In some embodiments, at least some documents among the set of documents may be tagged based on user inputs. In such an embodiment, a learning model may be applied to the documents in order to determine a subset of the documents to be labeled based on user inputs. The user is queried with the determined subset of documents in order to present the subset of documents to the user (e.g., via the user device 120, FIG. 1), and user inputs indicating labels for the documents are received from the user.

In a further embodiment, an active learning method is utilized to identify documents for which manual tags are to be provided via user inputs over multiple iterations. In such an embodiment, the learning model may be applied at each iteration to the documents in order to determine a subset of the documents to be labeled and to query the user based on the subset of documents determined at that iteration. At each subsequent iteration after the first iteration, labels provided by the user via user inputs during a previous iteration are input to the learning model along with the documents. The learning model is trained to select documents for labeling based on the concepts to be tagged and such historical labels.
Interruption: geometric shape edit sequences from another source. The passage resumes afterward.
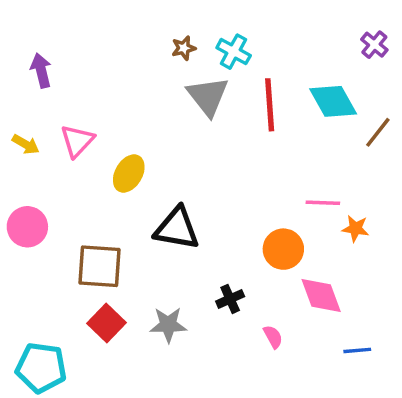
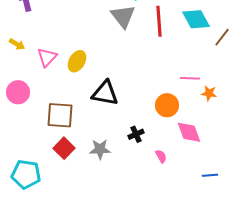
pink triangle: (77, 141) -> (47, 57), moved
blue line: (357, 350) -> (210, 175), moved

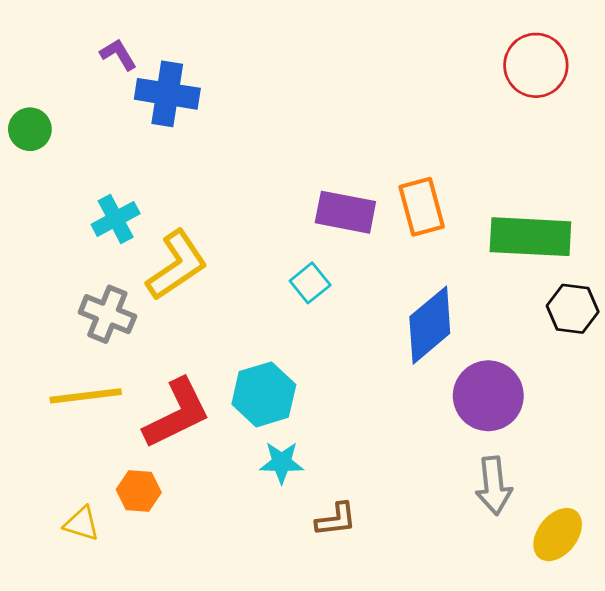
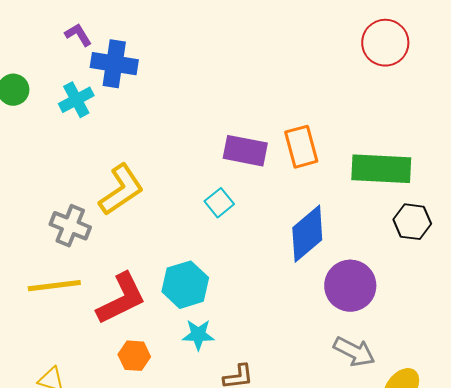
cyan cross: (116, 219) -> (76, 100), moved
gray arrow: (494, 486) -> (354, 352), turned -57
orange hexagon: (139, 491) -> (134, 356), moved

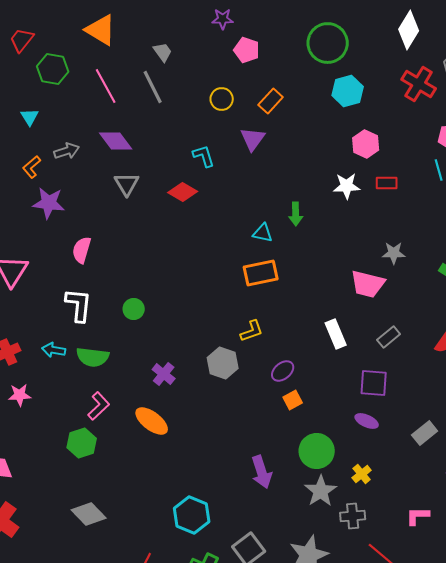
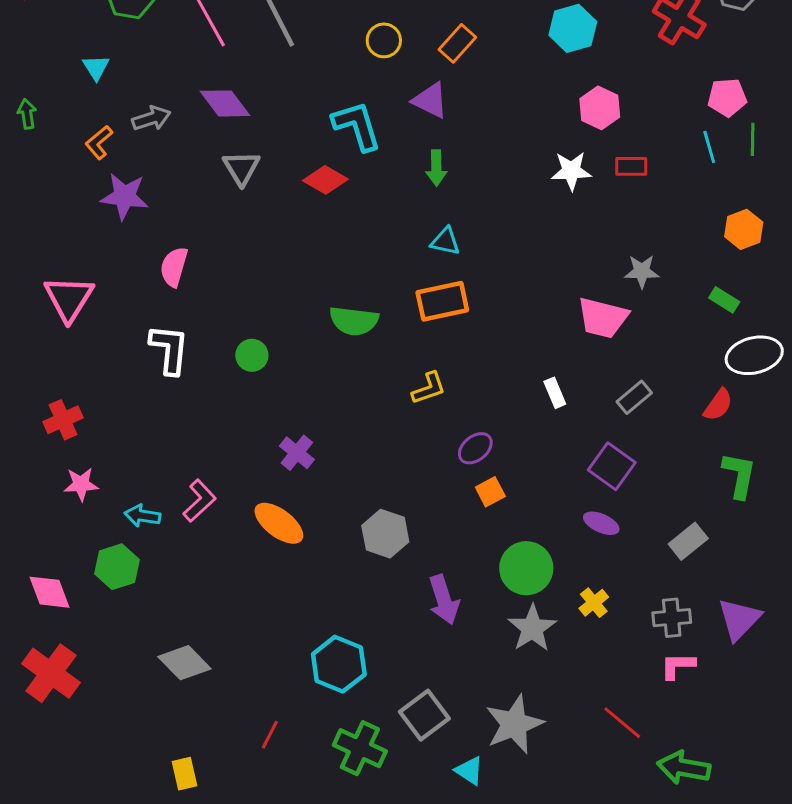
purple triangle: (253, 139) -> (430, 100), turned -40
cyan L-shape: (204, 156) -> (357, 126), size x1.5
green arrow: (296, 214) -> (436, 168), moved
white rectangle: (336, 334) -> (555, 393), size x0.7
cyan arrow: (54, 350) -> (142, 516), moved
green semicircle: (93, 357) -> (354, 321), moved
gray hexagon: (223, 363) -> (385, 534), moved
purple square: (374, 383) -> (612, 466), turned 32
green hexagon: (82, 443) -> (117, 567), moved
gray cross: (353, 516) -> (672, 618), moved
In this regard, the active learning process allows for iteratively labeling in a manner that reduces the amount of manual labeling and accelerating the labeling process. That is, the labels may be determined in iterations, with the learning model determining documents to be manually labeled at each iteration. Labels provided at previous iterations may be used during subsequent iterations to further identify which documents to label based on user inputs during those subsequent iterations, which allows for reducing the amount of documents which would otherwise be selected for manual labeling at each subsequent iteration. The result is a decrease in the overall number of documents which need to be manually labeled while achieving comparable or better performance of models trained using documents tagged using the labels determined at this step.
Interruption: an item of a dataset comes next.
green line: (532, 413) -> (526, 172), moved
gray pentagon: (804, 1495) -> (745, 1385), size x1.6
At S240, one or more classifier machine learning models (also referred to as classifiers) are constructed based on the extracted and structured descriptions from the protocol to make probabilistic predictions across the entire collection of documents. Each classifier is a machine learning model configured to output one or more classifications for an input document. To this end, each classifier may be configured to output a set of scores corresponding to respective classifications for a given document, where each score indicates a likelihood that its respective classification is accurate for the document. Accordingly, the scores may be utilized to determine one or more classifications for input documents.
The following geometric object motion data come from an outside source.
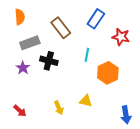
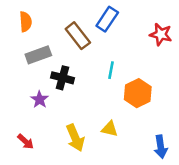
blue rectangle: (96, 19) -> (107, 19), moved
red star: (121, 37) -> (161, 34), moved
purple star: (23, 68) -> (40, 99), moved
yellow arrow: (59, 108) -> (75, 138), size x1.5

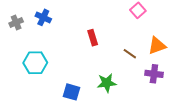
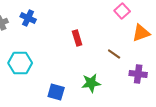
orange triangle: (157, 46) -> (141, 33), moved

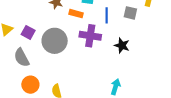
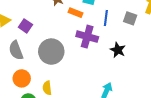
gray circle: (55, 41) -> (51, 52), moved

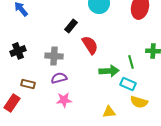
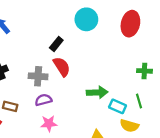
red semicircle: (90, 45) -> (62, 67), moved
green line: (131, 62) -> (139, 101), moved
In some embodiments, a classifier may be constructed for each potential concept among the knowledge base, and each such classifier may output a score representing a likelihood that the input document indicates the respective concept. In a further embodiment, when documents are to be tagged in accordance with a document review protocol, only a subset of the classifiers is applied to the documents. Such a subset of the classifiers may include classifiers which correspond to the concepts to be tagged extracted from the document review protocol.

In an embodiment, the classifiers are constructed in order to output scores for respective classifications corresponding to different concepts to be tagged. That is, each classification may correspond to one of the concepts to be tagged such that a score for that classification represents whether an input document belongs to or otherwise includes text related to the respective concept.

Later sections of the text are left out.